One important information which my teacher imparted on us was prioritization which Covey emphasizes in the section ‘Put First Things First’ (1989). My biology teacher taught us to make important, but not ‘urgent’ [in Covey’s words], matters a top priority in our lives. By this, she meant that we should be balanced individuals devoting our time not only to her subject but also to our families and friends. It was important for her that we balance our activities because she told us that education was not merely based on the book.
Education goes beyond the confines of the class and the textbook. Information is useless if it does not fit appropriately in an individual’s life. Thus, she taught us not only to value time but also to assess how our high school education figures in the rest of our life plans. By showing me and my classmates an overview of life, not only in the literal sense knowing that she taught biology, I was able to endure the tedious parts of high school and utilize my learning to be a more effective student in my succeeding education.

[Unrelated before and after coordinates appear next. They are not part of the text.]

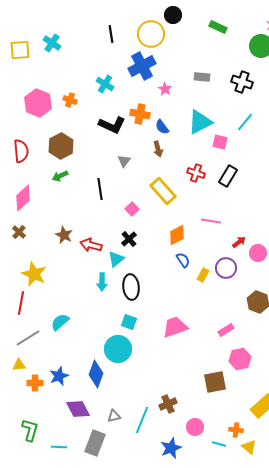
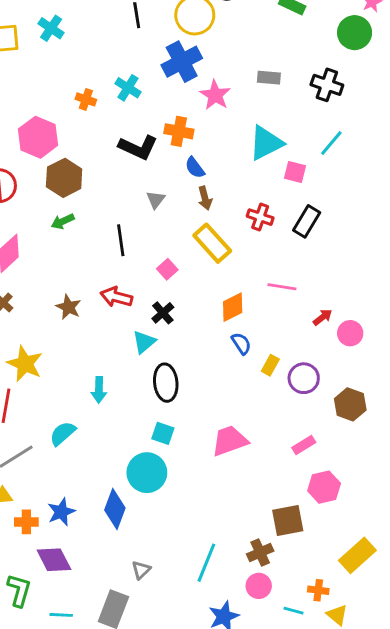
pink star: (165, 89) -> (215, 95), size x1.5
orange cross: (70, 100) -> (86, 99), moved
pink hexagon: (38, 103) -> (38, 137), moved
blue semicircle: (162, 127) -> (195, 168), moved
brown arrow: (158, 149) -> (205, 198), moved
red arrow: (91, 245) -> (116, 297), moved
purple circle: (226, 268) -> (304, 378), moved
cyan arrow: (102, 282) -> (99, 390), moved
brown cross: (168, 404) -> (260, 552), moved
purple diamond: (78, 409) -> (54, 560), moved
gray triangle: (114, 416) -> (141, 570), turned -32
cyan line: (142, 420) -> (206, 563), moved

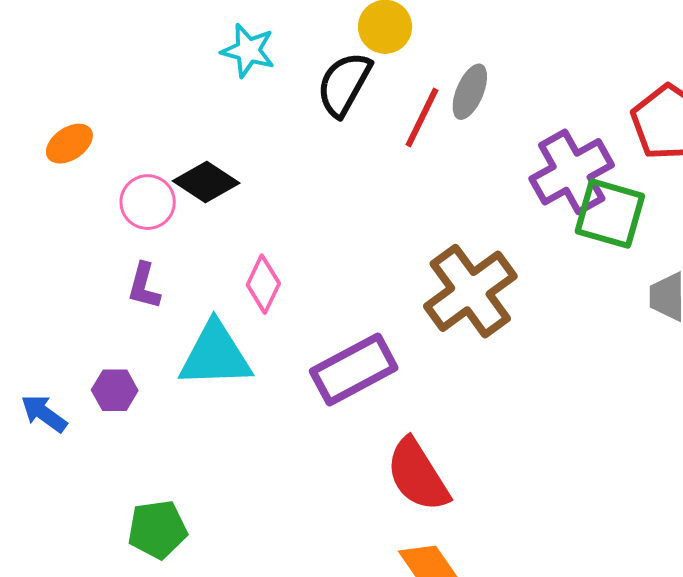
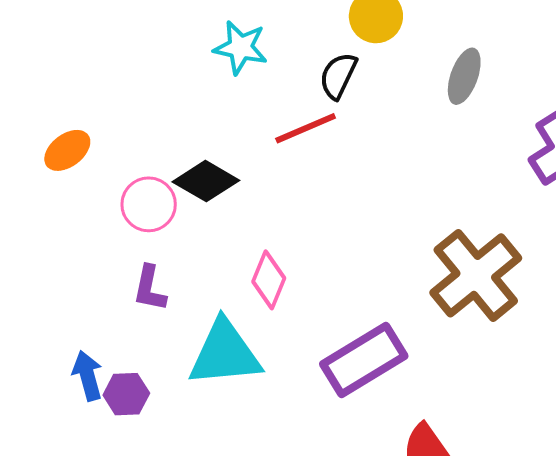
black semicircle: (344, 84) -> (338, 76), size x0.7
red line: (422, 118) -> (306, 128), moved, turned 44
blue arrow: (44, 413) -> (88, 376), moved, turned 42

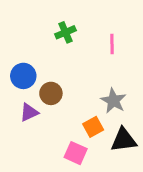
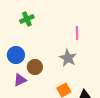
green cross: (65, 32) -> (27, 19), moved
gray star: (113, 101) -> (68, 58), moved

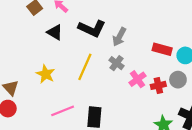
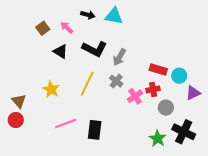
gray circle: (178, 80) -> (166, 108), moved
red cross: (158, 85) -> (153, 89), moved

I only spent a year with my biology teacher and most of informational things she taught us regarding the science of life I have already forgotten. But, she remains to be of central significance in my life education because what she imparted to me were skills essential not only to pass an examination but to survive life in general. Her methods and her nurturing character helped me discover my own strength, the value of cooperation and the high regard for the limits of time.
Covey, S. (1989). The Seven Habits of Highly Effective People. UK: Simon and Schuster.